In recent years, radiomics studies based on deep learning have mostly used 3D methods, that is, 3D segmentation or 3D classification [
23,
25], but there are also studies that have chosen 2D methods [
26]. MVI-Mind designed a 2D input channel, which converted CT images into slices in the preprocessing module, and finally summarized the slice results and predicted the presence of MVI in HCC patients before surgery, according to clinical decision guidelines. There are two reasons for this finding. First, the number of data studied is only 138 cases. If a 3D method was adopted, the amount of data for the segmentation and classification model would be extremely low, which would lead to the failure of the model to effectively learn the data features. In addition, a transformer model was employed for image segmentation. If it was changed to a 3D input channel, the number of parameters would be significantly increased, which would place extremely high demands on the training equipment. Based on the analysis above, the 2D method is more suitable for the actual situation in this study.
Compared with previous similar reports, Jiang et al. [
23] included 405 patients for their study. They extracted 7302 radiomics features for lesions and developed machine learning models and 3D-CNN based on radiomics features and clinical baseline data to predict the presence of MVI. The results showed that the AUCs of the machine learning and 3D-CNN models on the validation set were 0.887 and 0.906, respectively, which were both lower than those in our study.
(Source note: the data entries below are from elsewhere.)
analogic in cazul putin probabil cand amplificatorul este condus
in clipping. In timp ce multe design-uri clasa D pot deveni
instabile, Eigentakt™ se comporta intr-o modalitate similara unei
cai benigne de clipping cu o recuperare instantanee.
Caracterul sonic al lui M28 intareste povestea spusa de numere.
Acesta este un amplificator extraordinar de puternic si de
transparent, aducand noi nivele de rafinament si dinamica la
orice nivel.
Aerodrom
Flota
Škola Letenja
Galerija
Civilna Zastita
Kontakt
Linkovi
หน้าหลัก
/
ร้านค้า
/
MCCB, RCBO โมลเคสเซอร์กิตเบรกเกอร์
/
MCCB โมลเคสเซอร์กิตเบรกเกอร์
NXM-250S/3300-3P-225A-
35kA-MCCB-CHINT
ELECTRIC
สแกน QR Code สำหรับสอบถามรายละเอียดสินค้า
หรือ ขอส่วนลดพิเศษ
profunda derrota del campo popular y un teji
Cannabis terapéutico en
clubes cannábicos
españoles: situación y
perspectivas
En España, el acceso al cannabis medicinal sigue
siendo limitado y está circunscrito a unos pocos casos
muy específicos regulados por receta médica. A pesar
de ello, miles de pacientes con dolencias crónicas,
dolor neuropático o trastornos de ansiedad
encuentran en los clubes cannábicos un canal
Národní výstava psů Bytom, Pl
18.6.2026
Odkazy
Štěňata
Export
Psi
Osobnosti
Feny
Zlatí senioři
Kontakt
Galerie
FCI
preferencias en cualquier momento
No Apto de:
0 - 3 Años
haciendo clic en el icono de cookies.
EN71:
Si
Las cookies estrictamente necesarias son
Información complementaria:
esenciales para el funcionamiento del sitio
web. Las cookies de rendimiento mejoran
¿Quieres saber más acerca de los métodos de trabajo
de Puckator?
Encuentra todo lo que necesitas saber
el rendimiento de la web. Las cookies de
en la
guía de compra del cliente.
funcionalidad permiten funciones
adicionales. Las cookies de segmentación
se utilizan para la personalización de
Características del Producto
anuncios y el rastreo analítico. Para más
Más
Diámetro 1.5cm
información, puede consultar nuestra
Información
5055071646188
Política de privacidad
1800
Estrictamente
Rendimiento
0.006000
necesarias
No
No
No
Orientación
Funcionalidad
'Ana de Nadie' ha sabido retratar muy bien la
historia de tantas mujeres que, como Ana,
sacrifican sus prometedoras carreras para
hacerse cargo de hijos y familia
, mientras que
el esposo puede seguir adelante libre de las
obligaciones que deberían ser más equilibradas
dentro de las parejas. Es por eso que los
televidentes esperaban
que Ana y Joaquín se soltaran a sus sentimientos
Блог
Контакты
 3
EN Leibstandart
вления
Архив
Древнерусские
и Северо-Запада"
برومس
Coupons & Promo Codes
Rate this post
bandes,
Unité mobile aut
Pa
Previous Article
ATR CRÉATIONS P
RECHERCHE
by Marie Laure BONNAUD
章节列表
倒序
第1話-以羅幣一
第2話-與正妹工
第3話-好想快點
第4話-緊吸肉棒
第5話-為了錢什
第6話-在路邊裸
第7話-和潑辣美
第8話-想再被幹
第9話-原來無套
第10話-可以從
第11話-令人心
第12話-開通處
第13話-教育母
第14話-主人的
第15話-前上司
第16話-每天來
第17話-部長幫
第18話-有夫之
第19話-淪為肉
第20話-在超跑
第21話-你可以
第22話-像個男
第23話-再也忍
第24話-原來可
Zhang et al. [
25] also developed a 3D-CNN to predict MVI in 237 patients with HCC, achieving an AUC of 0.81, a recall of 0.69, and a specificity of 0.79. Obviously, this result was inferior to our work. Yang et al. [
40] studied 283 HCC patients, extracted lesion features through a CNN, and integrated radiomics and clinical features for preoperative identification of MVI status, with the highest AUC of 0.909. In [
41], the radiology images of 160 patients with HCC were manually segmented into ROIs, after which the authors trained a supervised learning model for predicting MVI with the highest AUC of 0.85 and specificity of 0.762. In this study, only 138 patients were selected, but the highest AUC achieved was 0.9223, which indicates the best performance of the MVI-Mind.
This study had certain shortcomings. For example, the lack of multicenter imaging data has led to further validation of the applicability of this method. The 2D approach adopted also has limitations because segmenting and predicting lose spatial information between slices, which may affect the model’s decision-making performance. The study only built models through radiomics without considering the clinical data of patients, which improved the convenience of practical application but might also lose accuracy. Moreover, the small sample size is also a limitation, as it does not reflect the generalization ability of the proposed method on other patients.